Vampire und andere Kleinigkeiten
»Ich habe von dieser Form der Bestrafung schon gehört. Deshalb ist er auch so runzlig.«
Waldo tat so, als hätte er Bills mir zugeflüsterte Worte nicht gehört. Doch Bubba konnte den Mund nicht halten. »Sie haben da wirklich 'ne ganze Menge Runzeln, Mann, aber keine Sorge. Die Ladys lieben Kerle, die irgendwie anders sind.«
Bubba war ein liebenswürdiger Vampir und meinte es immer gut. Ich versuchte mir vorzustellen, wie es war, jahrelang in einem Tank voll Meerwasser auszuharren. Diese Vorstellung verscheuchte ich jedoch gleich wieder. Ich konnte mich nur wundern, was Waldo wohl verbrochen haben mochte, um eine solche Strafe zu verdienen. »Und Sie waren ein Favorit der Königin?«, fragte ich.
Waldo nickte mit einer gewissen Würde. »Diese Ehre wurde mir zuteil.«
Na, hoffentlich würde mir nie eine solche Ehre zuteil werden. »Und Hadley auch?«
Waldos Miene blieb gelassen, auch wenn ein Muskel in seiner Kieferpartie zuckte. »Eine Zeit lang.«
»Der Königin gefielen Hadleys Begeisterung und ihre kindliche Art«, erklärte Mr. Cataliades. »Hadley war jedoch nur eine Favoritin unter vielen. Irgendwann wäre die Gunst der Königin wieder auf jemand anderen gefallen, und Hadley hätte sich einen anderen Platz in ihrem Gefolge suchen müssen.«
Waldo wirkte äußerst zufrieden mit dem Gesag-ten und nickte. »So ist es immer.«
Ich verstand nicht, warum all das mich etwas angehen sollte. Bill machte eine fast unmerkliche Bewe-gung, hielt aber sofort wieder inne. Ich sah es nur aus dem Augenwinkel heraus, begriff aber, dass er mich davon abhalten wollte, etwas zu sagen. Herrje, so ein Blödmann; als wenn ich das getan hätte.

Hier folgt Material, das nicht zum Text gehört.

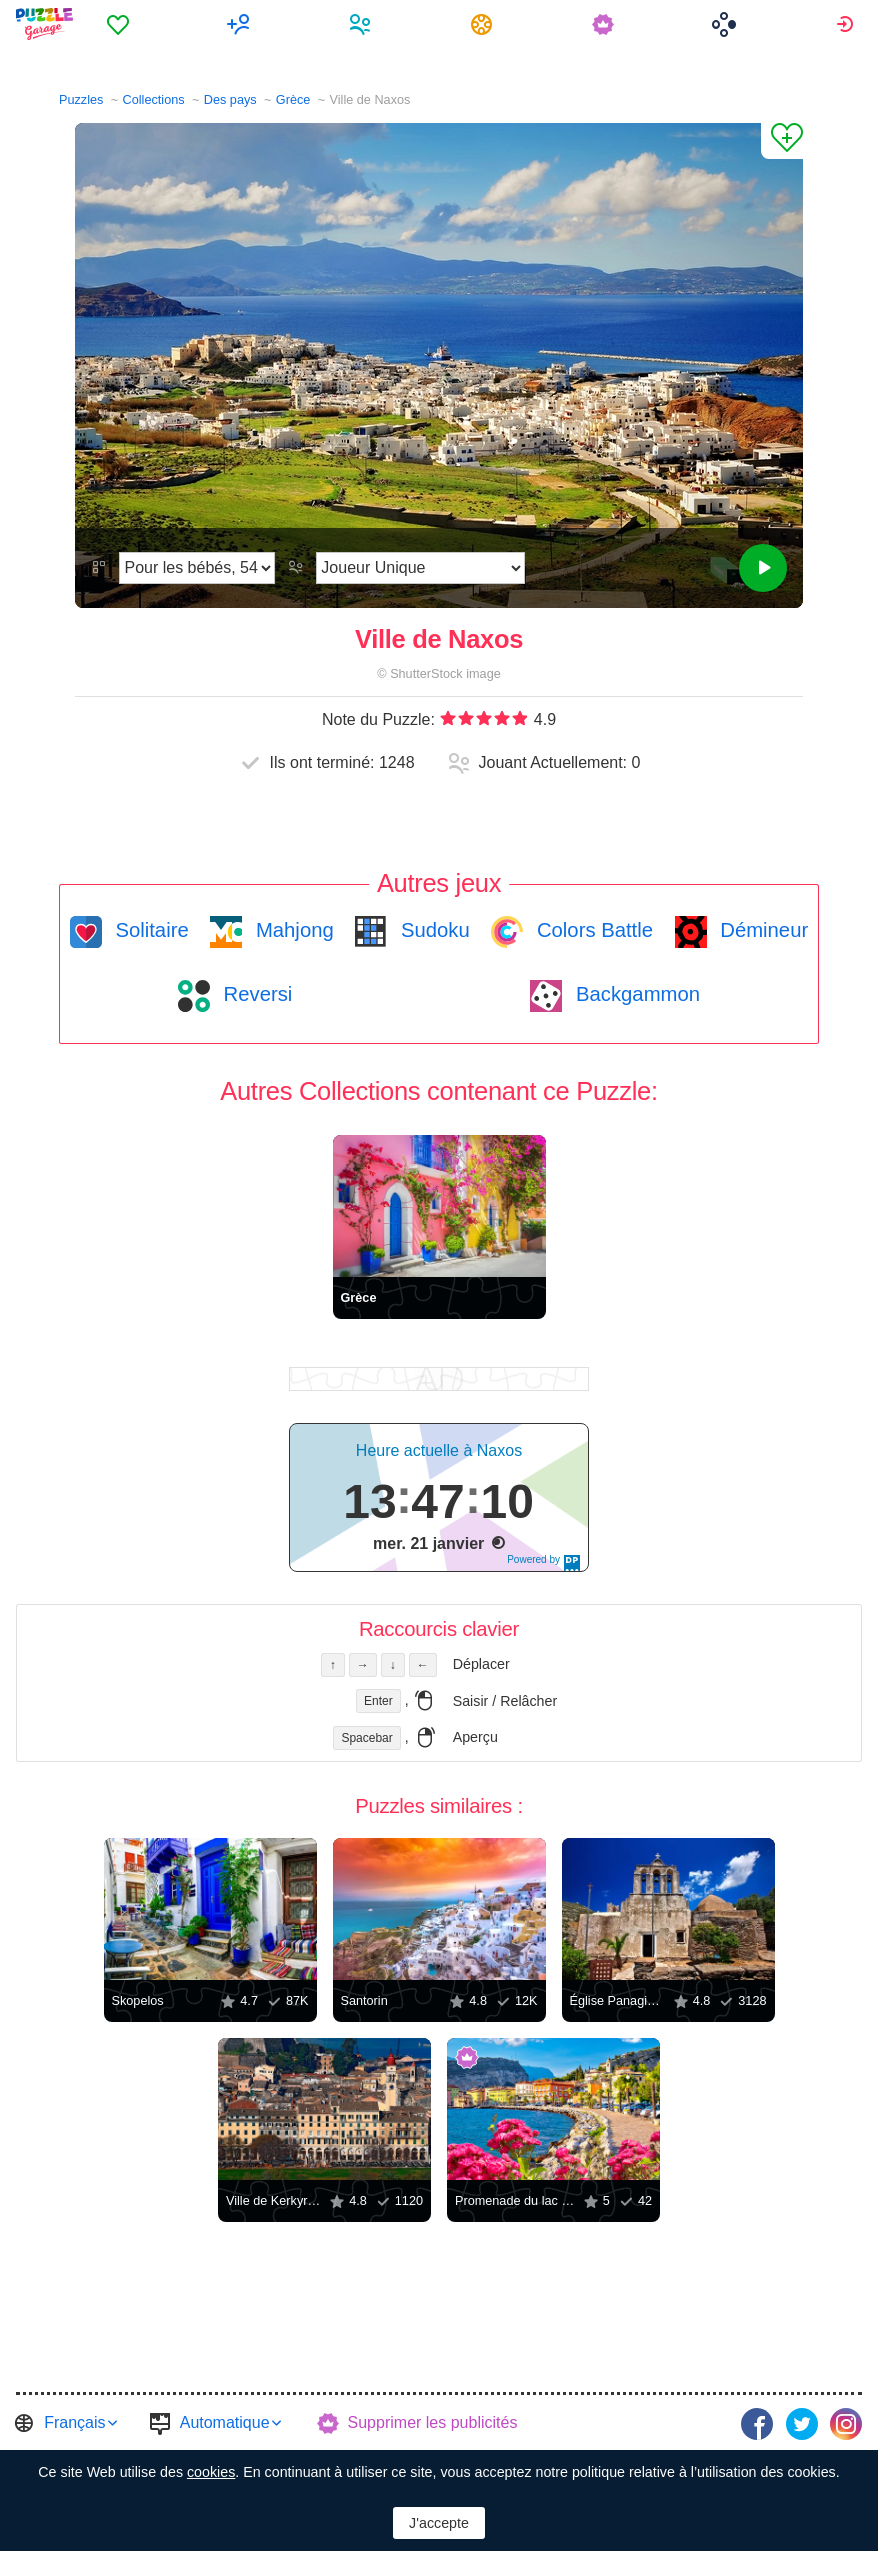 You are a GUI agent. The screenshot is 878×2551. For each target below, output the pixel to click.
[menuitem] (120, 24)
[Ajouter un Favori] (782, 141)
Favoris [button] (120, 24)
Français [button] (74, 2422)
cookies (211, 2472)
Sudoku (432, 930)
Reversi (255, 994)
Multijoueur (241, 24)
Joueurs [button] (362, 24)
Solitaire (149, 930)
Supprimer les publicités (433, 2422)
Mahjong (291, 930)
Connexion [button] (847, 24)
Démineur (762, 930)
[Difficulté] (197, 568)
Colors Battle (592, 930)
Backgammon (635, 994)
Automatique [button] (225, 2422)
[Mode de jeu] (420, 568)
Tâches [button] (484, 24) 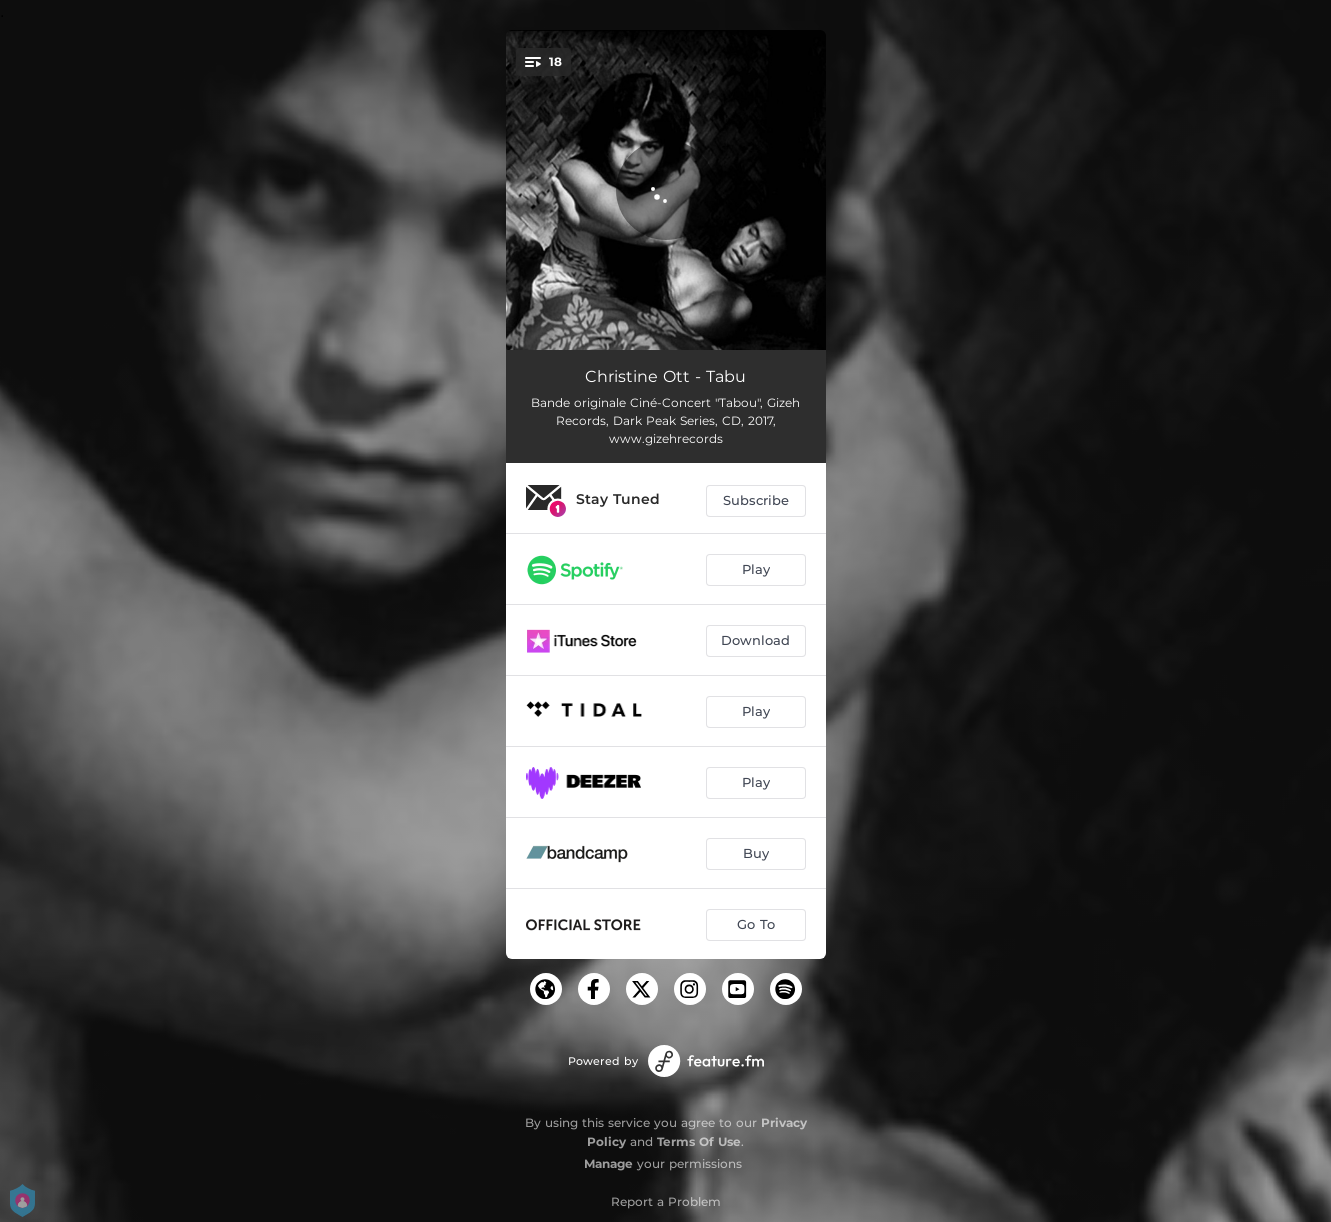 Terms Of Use (699, 1141)
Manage (608, 1163)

»Ihre Cousine war natürlich schon ein wenig anders als ihre Vorgänger«, fuhr Mr. Cataliades fort. »Würden Sie das nicht auch sagen, Waldo?«
»Nein«, erwiderte Waldo. »Mit der Zeit wäre es genauso gekommen wie sonst auch.« Er schien sich auf die Lippe zu beißen, um nicht noch mehr zu sagen. Nicht gerade geschickt für einen Vampir. Langsam quoll ein roter Tropfen Blut hervor. »Die Königin wäre auch ihrer überdrüssig geworden. Es war nur die Jugend dieser Frau, die Tatsache, dass sie einer der neuen Vampire war und die Schattenseiten unseres Daseins noch nicht kannte. Sagen Sie das unserer Königin, Cataliades, wenn Sie wieder in New Orleans sind. Wenn Sie sich nicht die ganze Fahrt über hinter die Trennscheibe zurückgezogen hätten, hätte ich schon auf dem Weg hierher mit Ihnen darüber reden können. Sie müssen mich nicht meiden, als wäre ich ein Aussätziger.«
Mr. Cataliades zuckte die Achseln. »Ich wollte allein sein«, sagte er. »Nun, wir werden nie erfahren, wie lange Hadley die unangefochtene Favoritin gewesen wäre, nicht wahr, Waldo?«
Wir bewegten uns hier auf etwas zu, und wir wurden von Waldos Begleiter Mr. Cataliades geradezu in diese Richtung gestoßen. Ich fragte mich, warum. Erst einmal aber folgte ich ihm. »Hadley war ausgesprochen hübsch«, sagte ich. »Vielleicht hätte die Königin ihr eine dauerhafte Position verschafft.«
»Hübsche Mädchen gibt's wie Sand am Meer«, entgegnete Waldo. »Wie dumm die Menschen doch sind. Sie wissen nicht, was unsere Königin ihnen antun kann.«
»Sofern sie es will«, murmelte Bill. »Wenn diese Hadley ein Händchen dafür hatte, die Königin bei Laune zu halten, und wenn sie Sookies Charme be-saß, dann wäre sie wohl viele Jahre lang eine glückliche Favoritin gewesen.«
»Und Sie wären vermutlich so richtig auf Ihrem Arsch gelandet, Waldo«, sagte ich prosaisch. »Erzählen Sie doch noch mal, waren da wirklich so viele Fanatiker auf dem Friedhof? Oder etwa nur ein einzelner dünner, weißer, runzliger Fanatiker, der vor lauter Eifersucht ganz verzweifelt war?«
Plötzlich waren alle aufgesprungen, alle bis auf Mr. Cataliades, der in seine Aktentasche griff.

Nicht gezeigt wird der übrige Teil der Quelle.